WHAT IS THE SOLUTION TO THE SILOS?

Yes, please, leaders in health, education and child and family development, please keep on meeting and chipping away at these Damn Silos.  This gives me a glimmer of hope for the future, but I’m sad to report that change is not going to happen in Aaron’s generation.  I really hope it does for families behind us in our journey.  These Damn Silos took decades to carefully construct, and they aren’t going to be dismantled anytime soon.

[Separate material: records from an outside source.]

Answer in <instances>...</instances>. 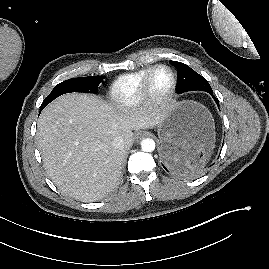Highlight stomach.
<instances>
[{
	"label": "stomach",
	"mask_w": 269,
	"mask_h": 269,
	"mask_svg": "<svg viewBox=\"0 0 269 269\" xmlns=\"http://www.w3.org/2000/svg\"><path fill=\"white\" fill-rule=\"evenodd\" d=\"M157 128L161 154L166 145H176L182 156L181 167H199L213 152V118L200 103L189 100L172 103L165 110Z\"/></svg>",
	"instance_id": "obj_1"
}]
</instances>
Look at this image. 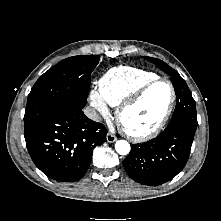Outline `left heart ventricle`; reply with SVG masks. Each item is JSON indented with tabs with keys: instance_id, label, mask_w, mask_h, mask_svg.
Here are the masks:
<instances>
[{
	"instance_id": "b2bd125f",
	"label": "left heart ventricle",
	"mask_w": 221,
	"mask_h": 221,
	"mask_svg": "<svg viewBox=\"0 0 221 221\" xmlns=\"http://www.w3.org/2000/svg\"><path fill=\"white\" fill-rule=\"evenodd\" d=\"M171 98V89L161 82L151 87L142 100L128 109L123 120L125 125L137 132L152 129L164 115Z\"/></svg>"
}]
</instances>
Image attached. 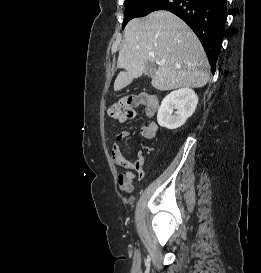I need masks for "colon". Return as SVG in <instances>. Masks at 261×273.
<instances>
[{
  "label": "colon",
  "instance_id": "1",
  "mask_svg": "<svg viewBox=\"0 0 261 273\" xmlns=\"http://www.w3.org/2000/svg\"><path fill=\"white\" fill-rule=\"evenodd\" d=\"M139 102L140 98L138 96H124L110 106L109 115L114 119L131 118L135 115L134 106Z\"/></svg>",
  "mask_w": 261,
  "mask_h": 273
}]
</instances>
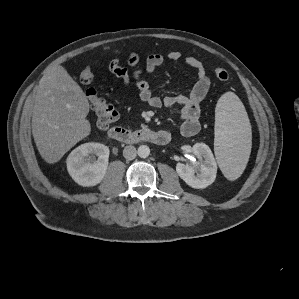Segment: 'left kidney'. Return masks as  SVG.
<instances>
[{"label": "left kidney", "mask_w": 299, "mask_h": 299, "mask_svg": "<svg viewBox=\"0 0 299 299\" xmlns=\"http://www.w3.org/2000/svg\"><path fill=\"white\" fill-rule=\"evenodd\" d=\"M192 151L198 161L193 165L177 163L176 171L190 187L204 189L215 181L217 163L211 149L204 143L194 144Z\"/></svg>", "instance_id": "1"}]
</instances>
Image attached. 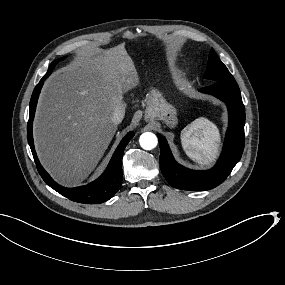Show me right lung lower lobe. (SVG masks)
Instances as JSON below:
<instances>
[{"mask_svg":"<svg viewBox=\"0 0 285 285\" xmlns=\"http://www.w3.org/2000/svg\"><path fill=\"white\" fill-rule=\"evenodd\" d=\"M45 79L42 78L40 80V83L35 87L33 91L29 106V121L27 124L28 143L30 145L34 157L37 170L47 185H49L52 189L72 201L86 204H99L105 202L110 199L119 190L121 186L123 177L122 156L126 145L132 139L134 133L130 132L123 138L116 151L114 152L113 157L110 163L108 164V167L98 179L88 185L75 188H65L60 186L50 177V175L41 166L34 149L32 136V124L35 109L41 88L43 86V80Z\"/></svg>","mask_w":285,"mask_h":285,"instance_id":"obj_1","label":"right lung lower lobe"}]
</instances>
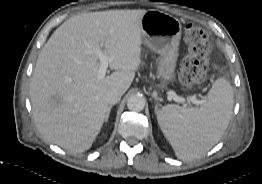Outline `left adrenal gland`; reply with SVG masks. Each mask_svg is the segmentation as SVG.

Here are three simple things that I firmly believe we need:

  1. Connection with other families.  If you are working with a new family who has a new diagnosis, or who are new to an area, please find a way to connect us up with other families in our world.
  2. Family leadership and advocacy skills.  Teach us how to effectively make our way around these Damn Silos.
  3. One person who will actually help us. Nobody helps us.  Or, they will help in their little piece of The Silo and then they are done with us.  Or they say they will help us, but then they don’t return emails or phone calls – so that’s not really any help at all, is it?

Note:  these must be done in conjunction – just hiring a ‘navigator’ isn’t going to help if we cannot do things ourselves or be connected with our peers for support.

In future blog posts, I will provide more reflective insight into these three solutions.  I am currently neck deep in the Ranting Stage of Frustration.  I will pop back up once I’m able to be more constructive.  Right now, I’m going to put my head down on my desk and have a little sleep.